Task to complete ->
Whatever lies between the line with "Prvi dan natjecanja osvojene su tri medalje i" and the end of the data, both included, must be copied exactly and without pictures.

Provided entries section start

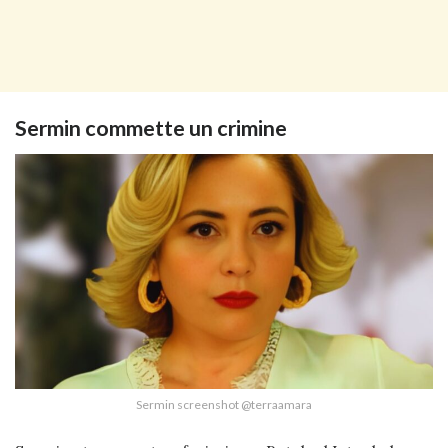
Sermin commette un crimine
Sermin screenshot @terraamara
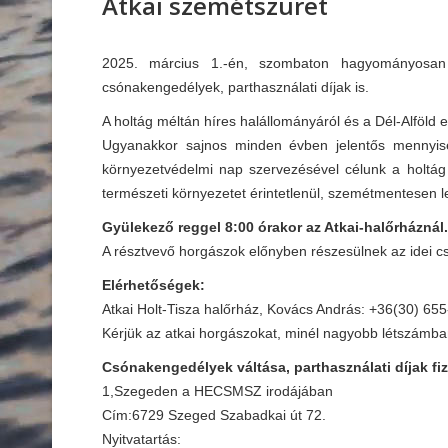
Atkai szemétszüret
2025. március 1.-én, szombaton hagyományosan 
csónakengedélyek, parthasználati díjak is.
A holtág méltán híres halállományáról és a Dél-Alföld 
Ugyanakkor sajnos minden évben jelentős mennyisé
környezetvédelmi nap szervezésével célunk a holtág 
természeti környezetet érintetlenül, szemétmentesen l
Gyülekező reggel 8:00 órakor az Atkai-halőrháznál.
A résztvevő horgászok előnyben részesülnek az idei c
Elérhetőségek:
Atkai Holt-Tisza halőrház, Kovács András: +36(30) 65
Kérjük az atkai horgászokat, minél nagyobb létszámba
Csónakengedélyek váltása, parthasználati díjak fi
1,Szegeden a HECSMSZ irodájában
Cím:6729 Szeged Szabadkai út 72.
Nyitvatartás:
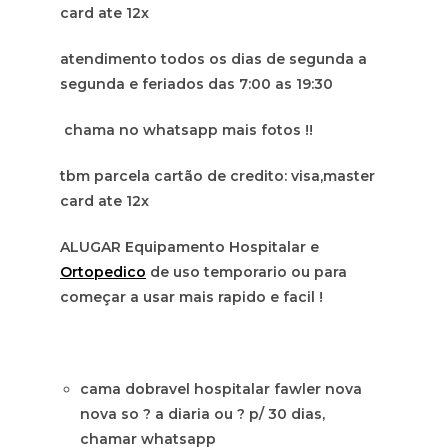
card ate 12x
atendimento todos os dias de segunda a
segunda e feriados das 7:00 as 19:30
chama no whatsapp mais fotos !!
tbm parcela cartão de credito: visa,master
card ate 12x
ALUGAR Equipamento Hospitalar e
Ortopedico
de uso temporario ou para
começar a usar mais rapido e facil !
cama dobravel hospitalar fawler nova
nova so ? a diaria ou ? p/ 30 dias,
chamar whatsapp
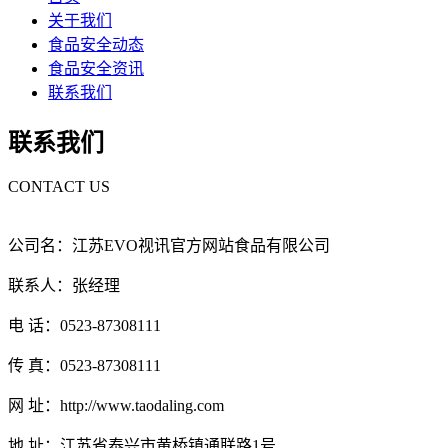
关于我们
食品安全动态
食品安全资讯
联系我们
联系我们
CONTACT US
公司名：江苏EVO视讯官方网站食品有限公司
联系人：张经理
电 话：0523-87308111
传 真：0523-87308111
网 址：http://www.taodaling.com
地 址：江苏省泰兴市黄桥镇通联路1号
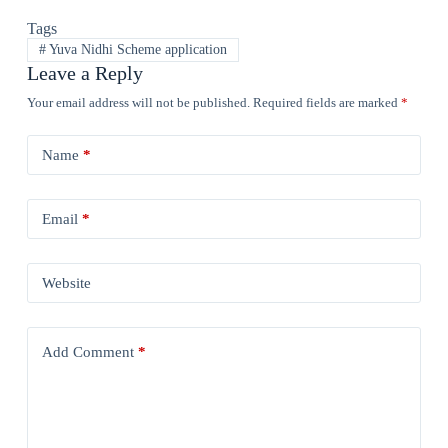
Tags
#
Yuva Nidhi Scheme application
Leave a Reply
Your email address will not be published.
Required fields are marked
*
Name
*
Email
*
Website
Add Comment
*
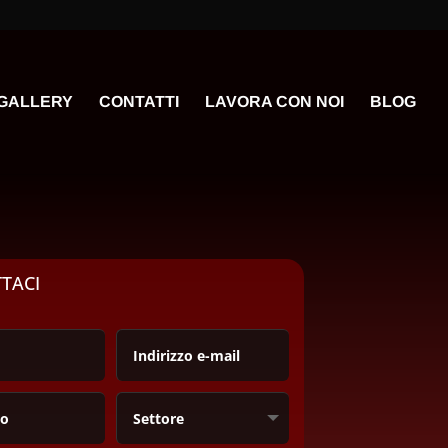
GALLERY
CONTATTI
LAVORA CON NOI
BLOG
TACI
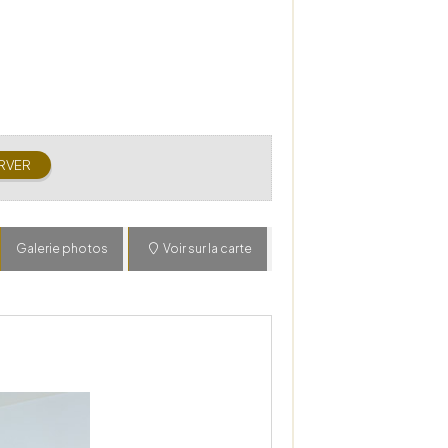
Galerie photos
Voir sur la carte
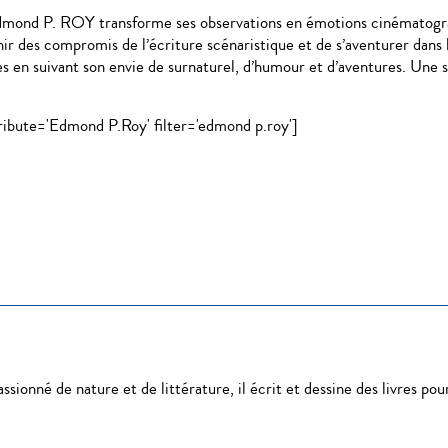
dmond P. ROY transforme ses observations en émotions cinématogr
hir des compromis de l’écriture scénaristique et de s’aventurer dans l
les en suivant son envie de surnaturel, d’humour et d’aventures. Une 
ribute='Edmond P.Roy' filter='edmond p.roy']
sionné de nature et de littérature, il écrit et dessine des livres pou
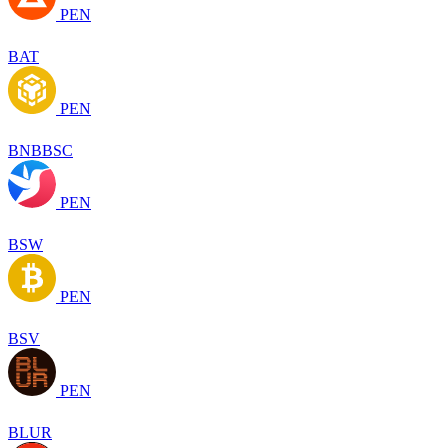
PEN
BAT
PEN
BNBBSC
PEN
BSW
PEN
BSV
PEN
BLUR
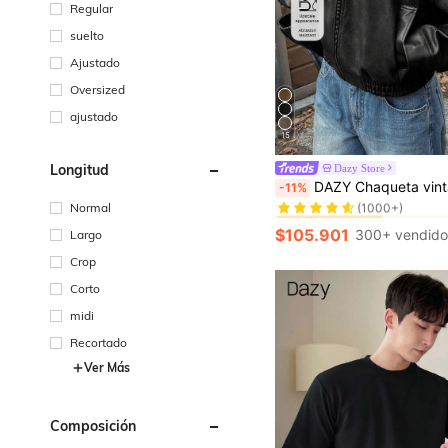
Regular
suelto
Ajustado
Oversized
ajustado
15
Longitud
Dazy Store
#2 Más vendidos
DAZY Chaqueta vintage nueva de primavera, estilo corto, ajuste regular, adecuada para mujeres, pren
-11%
(1000+)
Normal
#2 Más vendidos
#2 Más vendidos
(1000+)
(1000+)
$105.901
300+ vendido
Largo
#2 Más vendidos
(1000+)
Crop
Corto
midi
Recortado
Ver Más
Composición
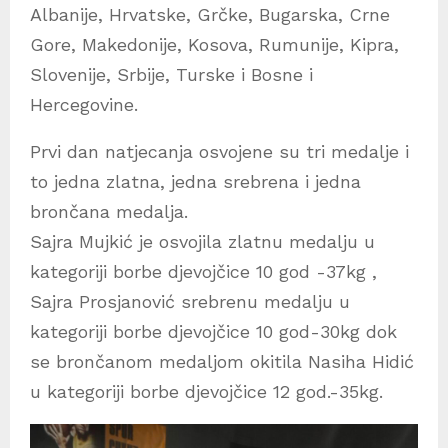
Albanije, Hrvatske, Grčke, Bugarska, Crne
Gore, Makedonije, Kosova, Rumunije, Kipra,
Slovenije, Srbije, Turske i Bosne i
Hercegovine.
Prvi dan natjecanja osvojene su tri medalje i
to jedna zlatna, jedna srebrena i jedna
brončana medalja.
Sajra Mujkić je osvojila zlatnu medalju u
kategoriji borbe djevojčice 10 god -37kg ,
Sajra Prosjanović srebrenu medalju u
kategoriji borbe djevojčice 10 god-30kg dok
se brončanom medaljom okitila Nasiha Hidić
u kategoriji borbe djevojčice 12 god.-35kg.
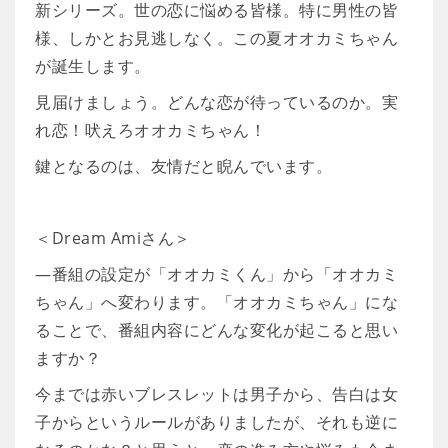
新シリーズ。世の恋に悩める皆様。特に男性の皆
様、しかとお見逃しなく。この夏オオカミちゃん
が誕生します。
見届けましょう。どんな恋が待っているのか。実
れ恋！吠えろオオカミちゃん！
鍵となるのは、友情だと睨んでいます。
＜Dream Amiさん＞
―番組の設定が「オオカミくん」から「オオカミ
ちゃん」へ変わります。「オオカミちゃん」にな
ることで、番組内容にどんな変化が起こると思い
ますか？
今までは赤いブレスレットは男子から、告白は女
子からというルールがありましたが、それも逆に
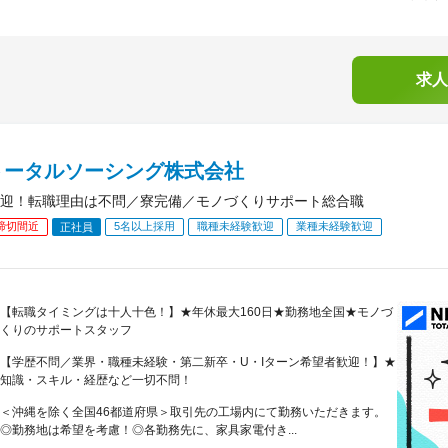
求人
トータルソーシング株式会社
迎！転職理由は不問／寮完備／モノづくりサポート総合職
締切間近
5名以上採用
職種未経験歓迎
業種未経験歓迎
正社員
【転職タイミングは十人十色！】★年休最大160日★勤務地全国★モノづ
くりのサポートスタッフ
【学歴不問／業界・職種未経験・第二新卒・U・Iターン希望者歓迎！】★
知識・スキル・経歴など一切不問！
＜沖縄を除く全国46都道府県＞取引先の工場内にて勤務いただきます。
◎勤務地は希望を考慮！◎各勤務先に、家具家電付き...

Provided entries section end

Exercise response ->
Prvi dan natjecanja osvojene su tri medalje i
to jedna zlatna, jedna srebrena i jedna
brončana medalja.
Sajra Mujkić je osvojila zlatnu medalju u
kategoriji borbe djevojčice 10 god -37kg ,
Sajra Prosjanović srebrenu medalju u
kategoriji borbe djevojčice 10 god-30kg dok
se brončanom medaljom okitila Nasiha Hidić
u kategoriji borbe djevojčice 12 god.-35kg.
新シリーズ。世の恋に悩める皆様。特に男性の皆
様、しかとお見逃しなく。この夏オオカミちゃん
が誕生します。
見届けましょう。どんな恋が待っているのか。実
れ恋！吠えろオオカミちゃん！
鍵となるのは、友情だと睨んでいます。
＜Dream Amiさん＞
―番組の設定が「オオカミくん」から「オオカミ
ちゃん」へ変わります。「オオカミちゃん」にな
ることで、番組内容にどんな変化が起こると思い
ますか？
今までは赤いブレスレットは男子から、告白は女
子からというルールがありましたが、それも逆に
求人
トータルソーシング株式会社
迎！転職理由は不問／寮完備／モノづくりサポート総合職
締切間近
5名以上採用
職種未経験歓迎
業種未経験歓迎
正社員
【転職タイミングは十人十色！】★年休最大160日★勤務地全国★モノづ
くりのサポートスタッフ
【学歴不問／業界・職種未経験・第二新卒・U・Iターン希望者歓迎！】★
知識・スキル・経歴など一切不問！
＜沖縄を除く全国46都道府県＞取引先の工場内にて勤務いただきます。
◎勤務地は希望を考慮！◎各勤務先に、家具家電付き...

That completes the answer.